*** Block opens ***

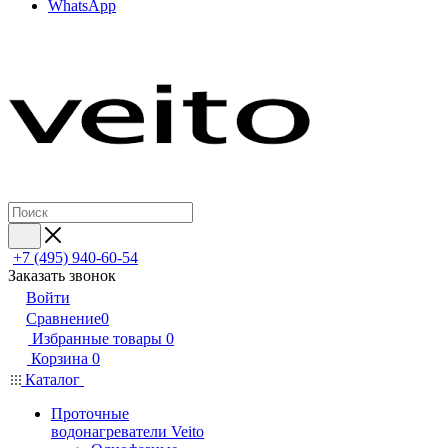
WhatsApp
+7 (495) 940-60-54
Заказать звонок
Войти
Сравнение
0
Избранные товары
0
Корзина
0
Каталог
Проточные
водонагреватели Veito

*** Block closes ***

WHAT IS BEING ASKED:
Here the job is to repeat the entries verbatim while leaving all pictures out.

YOUR RESPONSE:
WhatsApp
+7 (495) 940-60-54
Заказать звонок
Войти
Сравнение
0
Избранные товары
0
Корзина
0
Каталог
Проточные
водонагреватели Veito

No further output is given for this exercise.